Path: blob/master/2019-fall/materials/worksheet_07/worksheet_07.ipynb
2051 views
Worksheet 7 - Classification (Part II)
Lecture and Tutorial Learning Goals:
After completing this week's lecture and tutorial work, you will be able to:
Describe what a test data set is and how it is used in classification.
Using R, evaluate classification accuracy using a test data set and appropriate metrics.
Using R, execute cross validation in R to choose the number of neighbours.
Identify when it is necessary to scale variables before classification and do this using R
In a dataset with > 2 attributes, perform k-nearest neighbour classification in R using the
caret
package to predict the class of a test dataset.Describe advantages and disadvantages of the k-nearest neighbour classification algorithm.
This worksheet covers parts of Chapter 7 of the online textbook. You should read this chapter before attempting the worksheet.
Question 0.1 Multiple Choice:
{points: 1}
Before applying k-nearest neighbour to a classification task, we need to scale the data.

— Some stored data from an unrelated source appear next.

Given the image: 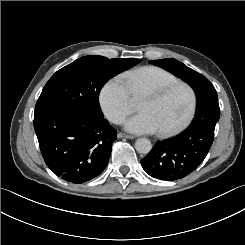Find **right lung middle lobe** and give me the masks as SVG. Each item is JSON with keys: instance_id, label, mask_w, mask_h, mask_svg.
<instances>
[{"instance_id": "dd1d6c3e", "label": "right lung middle lobe", "mask_w": 245, "mask_h": 245, "mask_svg": "<svg viewBox=\"0 0 245 245\" xmlns=\"http://www.w3.org/2000/svg\"><path fill=\"white\" fill-rule=\"evenodd\" d=\"M140 62V59L81 57L58 70L46 83L36 103L35 113L69 109L94 118H103L99 93L109 78Z\"/></svg>"}]
</instances>
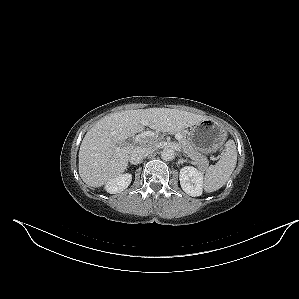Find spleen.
Returning a JSON list of instances; mask_svg holds the SVG:
<instances>
[{
  "mask_svg": "<svg viewBox=\"0 0 299 299\" xmlns=\"http://www.w3.org/2000/svg\"><path fill=\"white\" fill-rule=\"evenodd\" d=\"M237 163L236 145L233 140L225 144V152L221 159L206 169L204 177V190L214 192L225 185L234 171Z\"/></svg>",
  "mask_w": 299,
  "mask_h": 299,
  "instance_id": "1",
  "label": "spleen"
}]
</instances>
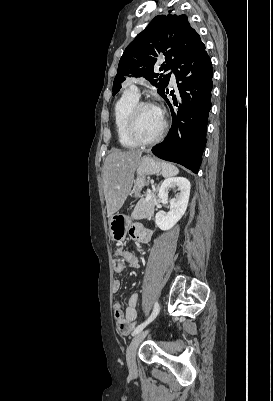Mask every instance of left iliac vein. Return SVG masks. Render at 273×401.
<instances>
[{
    "mask_svg": "<svg viewBox=\"0 0 273 401\" xmlns=\"http://www.w3.org/2000/svg\"><path fill=\"white\" fill-rule=\"evenodd\" d=\"M148 331H141L138 334L134 336L132 339L130 345L127 348V365L130 373L134 374L137 372V367H136V351L138 348V345L144 340V338L147 336Z\"/></svg>",
    "mask_w": 273,
    "mask_h": 401,
    "instance_id": "left-iliac-vein-1",
    "label": "left iliac vein"
}]
</instances>
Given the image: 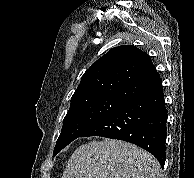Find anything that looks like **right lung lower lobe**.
Masks as SVG:
<instances>
[{
  "instance_id": "1",
  "label": "right lung lower lobe",
  "mask_w": 194,
  "mask_h": 178,
  "mask_svg": "<svg viewBox=\"0 0 194 178\" xmlns=\"http://www.w3.org/2000/svg\"><path fill=\"white\" fill-rule=\"evenodd\" d=\"M167 117L161 87L124 102L80 137L101 136L133 143L164 166Z\"/></svg>"
}]
</instances>
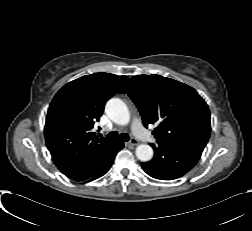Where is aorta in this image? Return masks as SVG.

What is the purpose of this step?
A. To help speed up the knn algorithm.
B. To convert all data observations to numeric values.
C. To ensure all data observations will be on a comparable scale and contribute equal shares to the calculation of the distance between points.
D. None of the above.
Assign your answer to an object called answer1
.
Note: we typically standardize (i.e., scale and center) the data before doing classification. For the K-nearest neighbour algorithm specifically, centering has no effect. But it doesn't hurt, and can help with other predictive data analyses, so we will do it below.
1. Fruit Data Example - (Part II)
Question 1.0 Multiple Choice:
{points: 1}
Load the file, fruit_data.csv
, into your notebook.
mutate()
the fruit_name
column such that it is a factor.
Assign your data to an object called fruit_data
.
Let's take a look at the first six observations in the fruit dataset. Run the cell below.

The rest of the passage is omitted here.